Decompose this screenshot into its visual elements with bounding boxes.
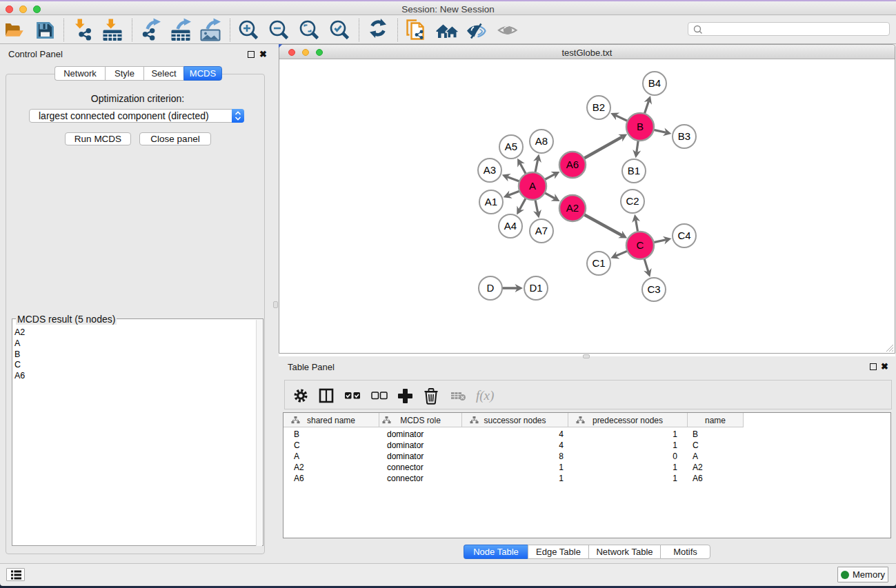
svg-text:C2: C2 (626, 195, 639, 207)
svg-text:A7: A7 (535, 225, 548, 236)
svg-text:B3: B3 (678, 130, 690, 142)
svg-text:C: C (637, 239, 644, 251)
svg-text:D1: D1 (529, 282, 542, 294)
svg-text:D: D (487, 282, 495, 294)
svg-text:A1: A1 (485, 196, 497, 207)
svg-text:B2: B2 (593, 101, 605, 113)
svg-text:A3: A3 (484, 164, 496, 176)
svg-text:A8: A8 (535, 135, 548, 147)
svg-text:A5: A5 (505, 141, 517, 152)
svg-text:C1: C1 (592, 257, 605, 269)
svg-text:C4: C4 (677, 230, 690, 241)
svg-text:B1: B1 (628, 165, 640, 176)
svg-text:A6: A6 (566, 159, 579, 170)
svg-text:f(x): f(x) (476, 388, 494, 403)
svg-text:A: A (529, 180, 536, 192)
svg-text:A4: A4 (504, 220, 517, 232)
svg-text:B4: B4 (648, 77, 661, 89)
svg-text:B: B (637, 121, 644, 132)
svg-text:A2: A2 (566, 202, 579, 214)
svg-text:C3: C3 (647, 283, 660, 295)
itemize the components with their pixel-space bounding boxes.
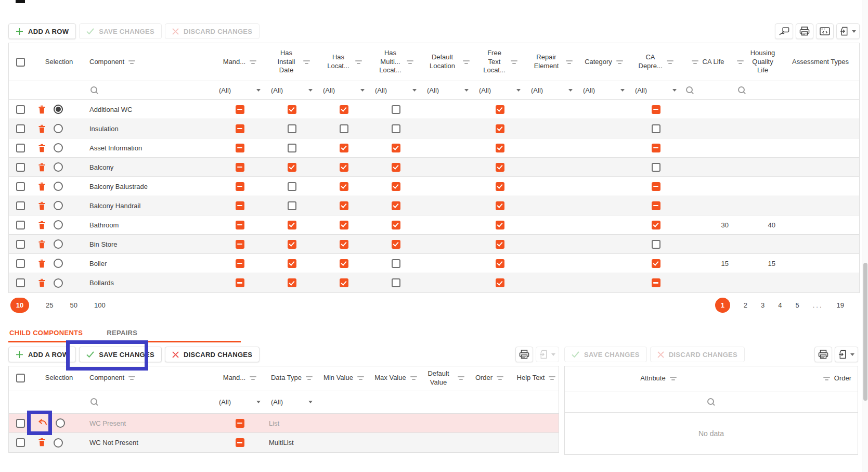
ca-depreciation-checkbox[interactable]: [652, 163, 660, 172]
filter-has-locat[interactable]: (All): [318, 81, 370, 99]
row-checkbox[interactable]: [16, 221, 25, 229]
filter-icon[interactable]: [303, 60, 310, 64]
page-4[interactable]: 4: [778, 301, 782, 309]
row-radio[interactable]: [54, 124, 63, 133]
has-location-checkbox[interactable]: [340, 163, 348, 172]
has-multi-location-checkbox[interactable]: [392, 124, 400, 133]
filter-icon[interactable]: [566, 60, 573, 64]
filter-icon[interactable]: [250, 376, 256, 380]
free-text-location-checkbox[interactable]: [496, 221, 504, 229]
trash-icon[interactable]: [38, 182, 46, 191]
mandatory-checkbox[interactable]: [236, 259, 244, 268]
trash-icon[interactable]: [38, 124, 46, 133]
trash-icon[interactable]: [38, 240, 46, 249]
mandatory-checkbox[interactable]: [236, 201, 244, 210]
free-text-location-checkbox[interactable]: [496, 259, 504, 268]
search-icon[interactable]: [686, 86, 694, 94]
filter-icon[interactable]: [407, 60, 413, 64]
has-install-date-checkbox[interactable]: [288, 240, 296, 249]
ca-depreciation-checkbox[interactable]: [652, 182, 660, 191]
filter-has-multi[interactable]: (All): [370, 81, 422, 99]
filter-ca-depre[interactable]: (All): [630, 81, 682, 99]
filter-data-type[interactable]: (All): [266, 390, 318, 413]
filter-icon[interactable]: [667, 60, 673, 64]
filter-default-location[interactable]: (All): [422, 81, 474, 99]
free-text-location-checkbox[interactable]: [496, 182, 504, 191]
search-icon[interactable]: [90, 86, 98, 94]
page-5[interactable]: 5: [795, 301, 799, 309]
has-location-checkbox[interactable]: [340, 105, 348, 114]
row-radio[interactable]: [54, 438, 63, 448]
mandatory-checkbox[interactable]: [236, 278, 244, 287]
ca-depreciation-checkbox[interactable]: [652, 240, 660, 249]
row-radio[interactable]: [54, 259, 63, 268]
row-radio[interactable]: [54, 201, 63, 210]
free-text-location-checkbox[interactable]: [496, 163, 504, 172]
filter-icon[interactable]: [355, 60, 362, 64]
export-button[interactable]: [836, 23, 860, 39]
print-button[interactable]: [796, 23, 813, 39]
hand-card-button[interactable]: [775, 23, 793, 39]
page-2[interactable]: 2: [744, 301, 747, 309]
tab-child-components[interactable]: CHILD COMPONENTS: [9, 329, 83, 337]
filter-icon[interactable]: [511, 60, 517, 64]
page-size-10[interactable]: 10: [10, 298, 29, 313]
filter-repair-element[interactable]: (All): [526, 81, 578, 99]
delete-row-button[interactable]: [38, 438, 46, 448]
row-checkbox[interactable]: [16, 105, 25, 114]
ca-depreciation-checkbox[interactable]: [652, 124, 660, 133]
row-radio[interactable]: [56, 418, 65, 428]
free-text-location-checkbox[interactable]: [496, 144, 504, 152]
ca-depreciation-checkbox[interactable]: [652, 278, 660, 287]
ca-depreciation-checkbox[interactable]: [652, 144, 660, 152]
row-radio[interactable]: [54, 182, 63, 191]
filter-has-install[interactable]: (All): [266, 81, 318, 99]
child-add-row-button[interactable]: ADD A ROW: [8, 347, 76, 362]
filter-icon[interactable]: [549, 376, 555, 380]
has-location-checkbox[interactable]: [340, 144, 348, 152]
row-checkbox[interactable]: [16, 201, 25, 210]
page-19[interactable]: 19: [837, 301, 844, 309]
row-checkbox[interactable]: [16, 438, 25, 447]
page-size-100[interactable]: 100: [94, 301, 106, 309]
trash-icon[interactable]: [38, 144, 46, 152]
has-install-date-checkbox[interactable]: [288, 163, 296, 172]
trash-icon[interactable]: [38, 278, 46, 287]
filter-icon[interactable]: [357, 376, 364, 380]
has-multi-location-checkbox[interactable]: [392, 201, 400, 210]
child-save-changes-button[interactable]: SAVE CHANGES: [79, 347, 162, 362]
has-location-checkbox[interactable]: [340, 124, 348, 133]
has-location-checkbox[interactable]: [340, 259, 348, 268]
search-icon[interactable]: [707, 398, 715, 406]
has-multi-location-checkbox[interactable]: [392, 221, 400, 229]
has-install-date-checkbox[interactable]: [288, 182, 296, 191]
has-location-checkbox[interactable]: [340, 240, 348, 249]
page-size-50[interactable]: 50: [70, 301, 77, 309]
has-location-checkbox[interactable]: [340, 221, 348, 229]
free-text-location-checkbox[interactable]: [496, 278, 504, 287]
filter-icon[interactable]: [463, 60, 470, 64]
trash-icon[interactable]: [38, 201, 46, 210]
mandatory-checkbox[interactable]: [236, 419, 244, 428]
undo-delete-button[interactable]: [38, 418, 48, 428]
has-multi-location-checkbox[interactable]: [392, 144, 400, 152]
code-view-button[interactable]: [816, 23, 834, 39]
filter-icon[interactable]: [823, 377, 830, 380]
has-multi-location-checkbox[interactable]: [392, 163, 400, 172]
row-radio[interactable]: [54, 162, 63, 172]
ca-depreciation-checkbox[interactable]: [652, 105, 660, 114]
filter-category[interactable]: (All): [578, 81, 630, 99]
filter-icon[interactable]: [458, 376, 464, 380]
filter-icon[interactable]: [306, 376, 313, 380]
search-icon[interactable]: [90, 398, 98, 406]
has-install-date-checkbox[interactable]: [288, 144, 296, 152]
filter-icon[interactable]: [128, 376, 135, 380]
has-install-date-checkbox[interactable]: [288, 221, 296, 229]
mandatory-checkbox[interactable]: [236, 124, 244, 133]
row-checkbox[interactable]: [16, 144, 25, 152]
free-text-location-checkbox[interactable]: [496, 124, 504, 133]
trash-icon[interactable]: [38, 163, 46, 172]
mandatory-checkbox[interactable]: [236, 221, 244, 229]
mandatory-checkbox[interactable]: [236, 240, 244, 249]
has-install-date-checkbox[interactable]: [288, 124, 296, 133]
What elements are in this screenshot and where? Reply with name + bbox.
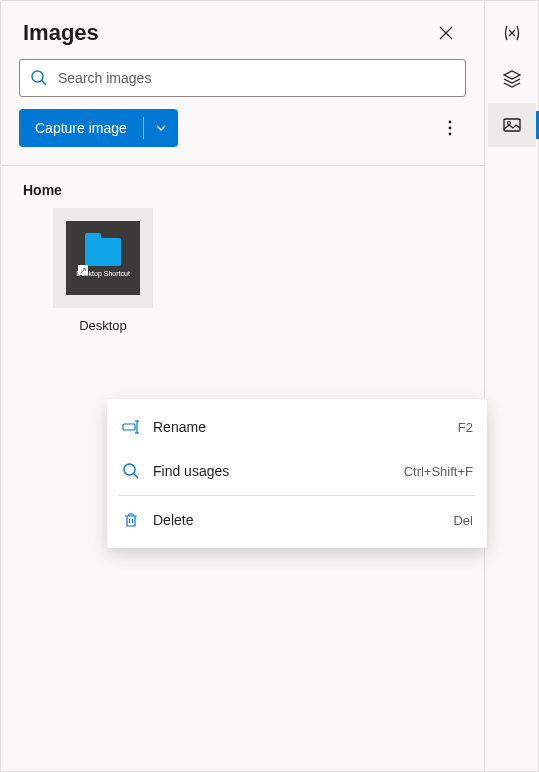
menu-label: Rename <box>153 419 458 435</box>
svg-point-2 <box>449 121 452 124</box>
svg-rect-5 <box>123 424 135 430</box>
close-button[interactable] <box>430 17 462 49</box>
panel-title: Images <box>23 20 99 46</box>
rail-item-variables[interactable] <box>488 11 536 55</box>
images-icon <box>502 115 522 135</box>
image-caption: Desktop <box>79 318 127 333</box>
search-container <box>1 59 484 109</box>
image-item[interactable]: ↗ Desktop Shortcut Desktop <box>53 208 153 333</box>
menu-shortcut: Ctrl+Shift+F <box>404 464 473 479</box>
panel-header: Images <box>1 1 484 59</box>
image-thumbnail: ↗ Desktop Shortcut <box>53 208 153 308</box>
menu-shortcut: F2 <box>458 420 473 435</box>
toolbar: Capture image <box>1 109 484 165</box>
variables-icon <box>502 23 522 43</box>
capture-image-dropdown[interactable] <box>144 109 178 147</box>
svg-point-4 <box>449 133 452 136</box>
thumbnail-preview: ↗ Desktop Shortcut <box>66 221 140 295</box>
delete-icon <box>121 510 141 530</box>
menu-item-rename[interactable]: Rename F2 <box>107 405 487 449</box>
images-panel: Images Capture image Home <box>0 0 485 772</box>
right-rail <box>485 0 539 772</box>
search-icon <box>121 461 141 481</box>
menu-divider <box>119 495 475 496</box>
capture-image-button[interactable]: Capture image <box>19 109 143 147</box>
close-icon <box>439 26 453 40</box>
layers-icon <box>502 69 522 89</box>
svg-point-0 <box>32 71 43 82</box>
rail-item-layers[interactable] <box>488 57 536 101</box>
menu-item-find-usages[interactable]: Find usages Ctrl+Shift+F <box>107 449 487 493</box>
menu-shortcut: Del <box>453 513 473 528</box>
rename-icon <box>121 417 141 437</box>
more-actions-button[interactable] <box>434 112 466 144</box>
chevron-down-icon <box>155 122 167 134</box>
shortcut-badge-icon: ↗ <box>78 265 88 275</box>
content-area: Home ↗ Desktop Shortcut Desktop <box>1 166 484 349</box>
svg-line-1 <box>42 81 46 85</box>
menu-item-delete[interactable]: Delete Del <box>107 498 487 542</box>
rail-item-images[interactable] <box>488 103 536 147</box>
svg-point-3 <box>449 127 452 130</box>
more-vertical-icon <box>448 120 452 136</box>
search-icon <box>30 69 48 87</box>
svg-point-9 <box>124 464 135 475</box>
capture-image-split-button: Capture image <box>19 109 178 147</box>
search-box[interactable] <box>19 59 466 97</box>
folder-name: Home <box>23 182 462 198</box>
context-menu: Rename F2 Find usages Ctrl+Shift+F Delet… <box>107 399 487 548</box>
menu-label: Find usages <box>153 463 404 479</box>
folder-icon <box>85 238 121 266</box>
menu-label: Delete <box>153 512 453 528</box>
thumbnail-row: ↗ Desktop Shortcut Desktop <box>23 208 462 333</box>
search-input[interactable] <box>58 70 455 86</box>
svg-point-12 <box>507 122 510 125</box>
svg-line-10 <box>134 474 138 478</box>
svg-rect-11 <box>504 119 520 131</box>
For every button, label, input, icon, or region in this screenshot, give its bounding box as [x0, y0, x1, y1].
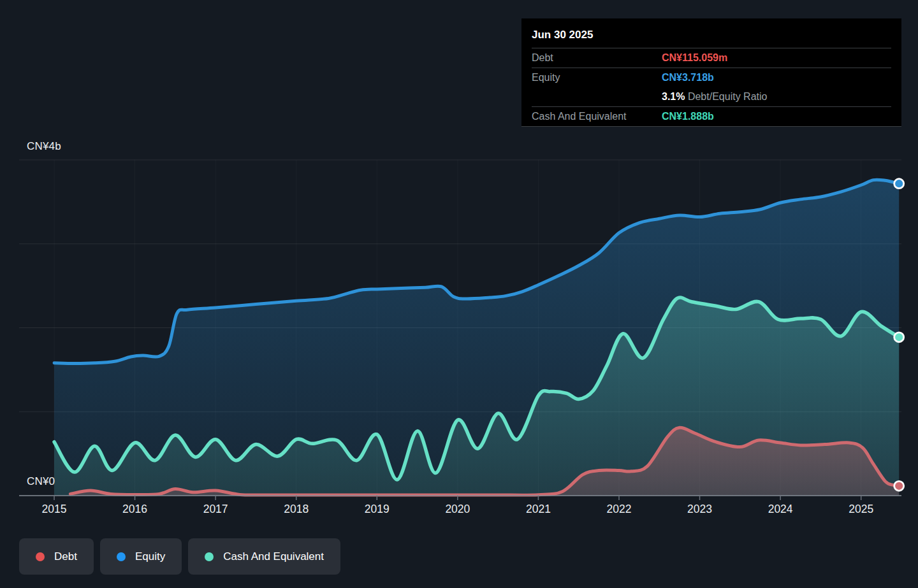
- legend-cash-label: Cash And Equivalent: [223, 550, 324, 563]
- tooltip-row-debt: Debt CN¥115.059m: [532, 48, 891, 68]
- tooltip-row-equity: Equity CN¥3.718b: [532, 68, 891, 87]
- tooltip-row-ratio: 3.1% Debt/Equity Ratio: [532, 87, 891, 106]
- equity-dot-icon: [117, 552, 126, 561]
- x-axis-label-2025: 2025: [849, 503, 873, 516]
- tooltip-equity-value: CN¥3.718b: [662, 72, 714, 83]
- chart-tooltip: Jun 30 2025 Debt CN¥115.059m Equity CN¥3…: [521, 18, 901, 127]
- tooltip-debt-value: CN¥115.059m: [662, 52, 727, 64]
- tooltip-row-cash: Cash And Equivalent CN¥1.888b: [532, 106, 891, 126]
- legend-item-debt[interactable]: Debt: [19, 538, 94, 575]
- tooltip-equity-label: Equity: [532, 72, 662, 83]
- legend-debt-label: Debt: [54, 550, 77, 563]
- x-axis-label-2023: 2023: [687, 503, 712, 516]
- x-axis-label-2017: 2017: [203, 503, 228, 516]
- tooltip-cash-value: CN¥1.888b: [662, 111, 714, 122]
- tooltip-debt-label: Debt: [532, 52, 662, 64]
- x-axis-label-2018: 2018: [284, 503, 309, 516]
- y-axis-label-zero: CN¥0: [27, 475, 55, 488]
- x-axis-label-2024: 2024: [768, 503, 793, 516]
- legend-item-equity[interactable]: Equity: [100, 538, 182, 575]
- legend-item-cash[interactable]: Cash And Equivalent: [188, 538, 340, 575]
- y-axis-label-max: CN¥4b: [27, 140, 61, 153]
- tooltip-cash-label: Cash And Equivalent: [532, 111, 662, 122]
- x-axis: 2015201620172018201920202021202220232024…: [0, 503, 918, 519]
- x-axis-label-2021: 2021: [526, 503, 551, 516]
- legend-equity-label: Equity: [135, 550, 165, 563]
- cash-dot-icon: [205, 552, 214, 561]
- tooltip-ratio-value: 3.1%: [662, 91, 685, 102]
- tooltip-date: Jun 30 2025: [532, 26, 891, 48]
- tooltip-ratio-label: Debt/Equity Ratio: [685, 91, 767, 102]
- x-axis-label-2016: 2016: [122, 503, 147, 516]
- x-axis-label-2022: 2022: [607, 503, 632, 516]
- x-axis-label-2015: 2015: [42, 503, 67, 516]
- x-axis-label-2019: 2019: [365, 503, 390, 516]
- debt-dot-icon: [36, 552, 45, 561]
- x-axis-label-2020: 2020: [445, 503, 470, 516]
- chart-legend: Debt Equity Cash And Equivalent: [19, 538, 340, 575]
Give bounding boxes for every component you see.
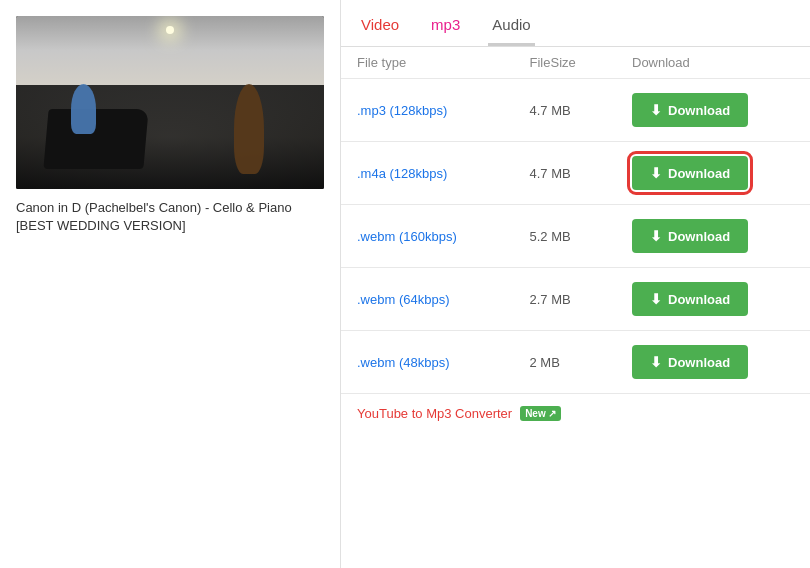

#### What this task involves
Wherever the string "layers" appears in the data above, report the whole line.

#### Written response
layers-icon <box>502 69 522 89</box>
rail-item-layers[interactable] <box>488 57 536 101</box>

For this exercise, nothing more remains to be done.